Old 12-05-2011, 07:34 PM
Nosferatu in Venice (1988)

Directed by Augusto Caminito
Starring: Klaus Kinski, Donald Pleasence, Christopher Plummer

Here comes another interesting obscurity from the vault of european horror. Klaus Kinski plays the titular bloodsucker (from what I suppose the character is based on Murnau´s film classic from 1922 rather than Stoker´s Count), just like he did about a year before in Werner Herzog´s remake of the original "Nosferatu". Taking into account that Kinski once stated that he made the film just so he could get his self-directed "Paghanini" off the ground via the same production company (no idea how that worked out though, his film ended up unreleased for quite some time) and that he´s credited for actually directing about 95% of Nosferatu in Venice, this properbly didn´t have a nice production history.

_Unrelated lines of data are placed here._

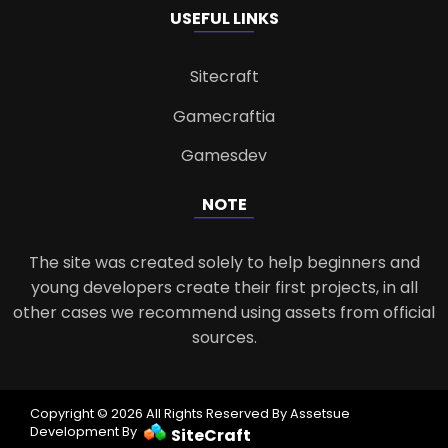
USEFUL LINKS
Sitecraft
Gamecraftia
Gamesdev
NOTE
The site was created solely to help beginners and
young developers create their first projects, in all
other cases we recommend using assets from official
sources.
Copyright © 2026 All Rights Reserved By Assetsue
Development By
SiteCraft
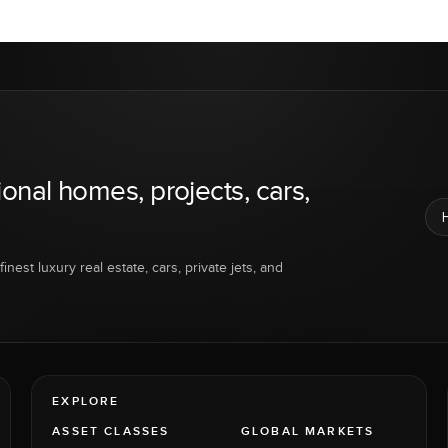
ional homes, projects, cars,
inest luxury real estate, cars, private jets, and
EXPLORE
ASSET CLASSES
GLOBAL MARKETS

The plot has Christopher Plummer as a death-bound priest visiting a venician blue-blood family. The oldest daughter has an interest in the occult and came upon an iron-locked coffin in the basement (well, the family tomb). Plummer is supposed to be some sort of authority in the vampire-hunting field and is hired to look into the matter. Could it be that the tomb contains noone else than the fearful arch-vampire, who fell in love with a member of said family some 400 years ago?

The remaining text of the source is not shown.